## Task item:
Each entry below is to be transcribed exactly; pictures are not copied.

## Supplied information:
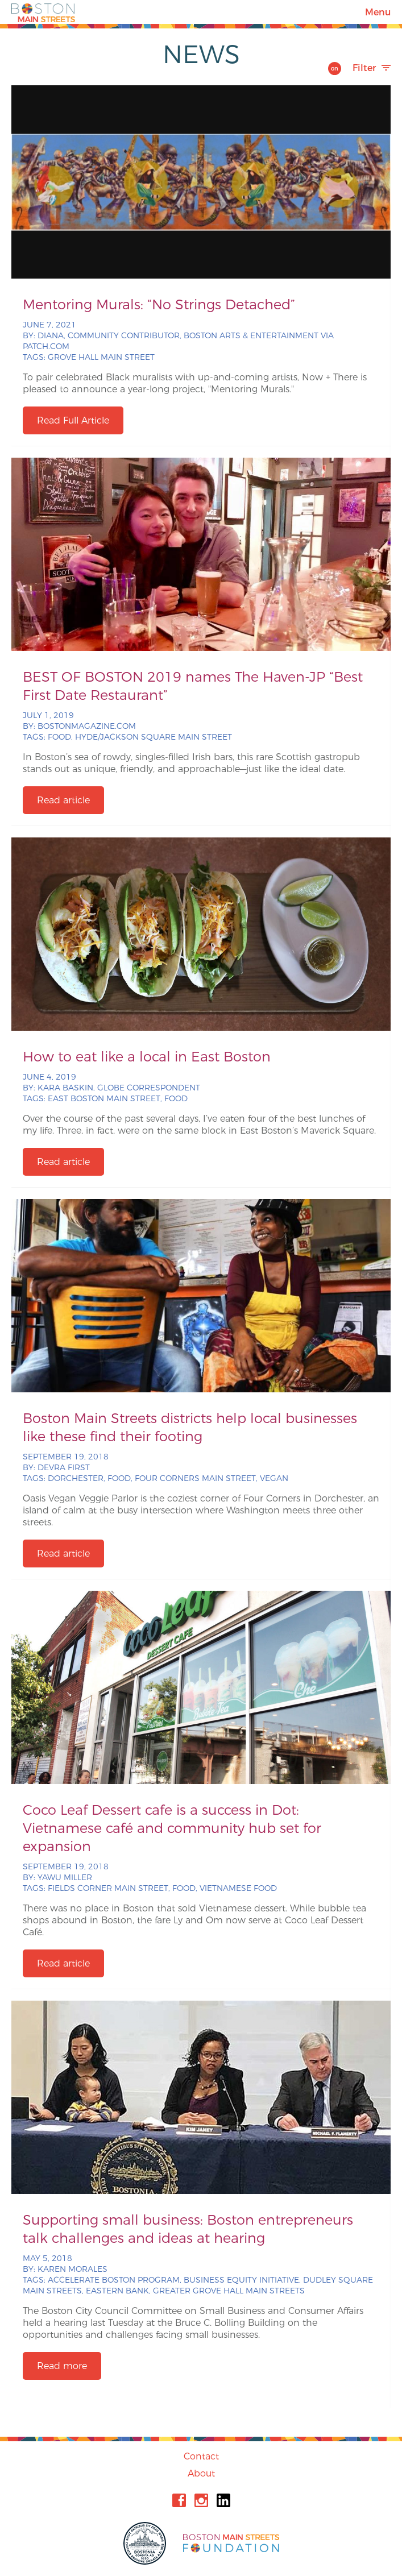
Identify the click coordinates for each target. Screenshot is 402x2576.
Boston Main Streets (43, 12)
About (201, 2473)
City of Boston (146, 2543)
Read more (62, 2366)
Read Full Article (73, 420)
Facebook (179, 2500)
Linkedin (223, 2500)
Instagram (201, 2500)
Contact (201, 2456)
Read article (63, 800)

## Answer below:
Identify the click coordinates for each target. Screenshot is 402x2576.
Boston Main Streets (43, 12)
About (201, 2473)
City of Boston (146, 2543)
Read more (62, 2366)
Read Full Article (73, 420)
Facebook (179, 2500)
Linkedin (223, 2500)
Instagram (201, 2500)
Contact (201, 2456)
Read article (63, 800)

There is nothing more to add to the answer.